The test of a teacher's truth is that he has tried it out, and proved its potency for himself, by himself, in himself. Not many teachers do this. Here is a teacher who has done it. Your big source of inspiration and expectation lies in that fact. You can study these lessons with absolute confidence in their power to guide, help and transform you, just to the extent of your faithful study and practice of their truths.
A woman of middle age, living among strangers, torn by sorrows and worn by worries, having no capital whatever, no experience in managing a business, and no money to pay her board bill, founded a publishing concern that made money from the start and put her on her feet in a month after she went in business by herself. That woman was Helen Wilmans, Founder of Mental Science. No other teacher, so far as we know, in all the range of metaphysics, ever began the work of teaching with so powerful a demonstration.

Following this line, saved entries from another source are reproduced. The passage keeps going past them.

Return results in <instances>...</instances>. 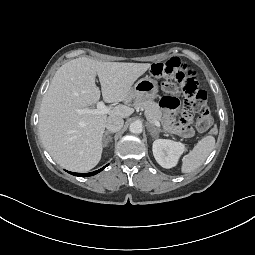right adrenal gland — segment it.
I'll list each match as a JSON object with an SVG mask.
<instances>
[{
    "instance_id": "right-adrenal-gland-1",
    "label": "right adrenal gland",
    "mask_w": 255,
    "mask_h": 255,
    "mask_svg": "<svg viewBox=\"0 0 255 255\" xmlns=\"http://www.w3.org/2000/svg\"><path fill=\"white\" fill-rule=\"evenodd\" d=\"M111 134L109 131H106L104 136H103V141H104V144L103 146L106 147L108 146V144L111 142L112 140V137L109 135Z\"/></svg>"
}]
</instances>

Let her tell the story in her own words:
It may not be amiss here to speak a word concerning my own experience--it often happens that the experience of another fires him who hears it to a new effort--and I want to tell how all things have conspired to push and kick and starve me into my present position of thought.
My temperament is lymphatic. I like my ease. I could amuse myself with small pleasures. I could bear much inconvenience and endure bad treatment, finding compensation in books, embroidery, and other small enjoyments.
But it seemed as if everything I touched turned to ashes--as if nature were in conspiracy with fate to drive me on. I lost my home, where I would have been content to raise poultry for a living. I was driven into newspaper work from my very hunger.
I was successful in this work only a few months. My ideas ripened too fast and I began, without knowing it, to write ahead of the demand made by the class of readers who took the paper I was on. Then this door shut in my face, and other doors did the same, until I stood, one sleety November day, out in the Chicago streets with twenty-five cents in my pocket, and not a soul on earth from whom I felt free to ask a dollar.
And now note this: I was stripped of every dependence save that which I had in my lone self. And oh, what a position it was! I shall never forget it. Do you imagine that I was frightened? The first attempt I made to analyze my feelings brought me the fact that I was not frightened at all.
Then came such a consciousness of power as I never had had before in my life. Everything was swept from me and I stood alone in my own strength. And this naked strength is a tremendous thing to stand in. There is nothing equal to it.
For the first time in my life I was perfectly erect; I touched no one at any point. I felt myself an unfathomable abyss of mighty potencies. I was glad my purse was empty; the thought of money should never master me again. I started toward my boarding house, with the exultant freedom of a bird. I held a power in my hands that nothing could quell; that power was the absence of fear--the sense of freedom, and the consciousness of my own independent and unaided strength.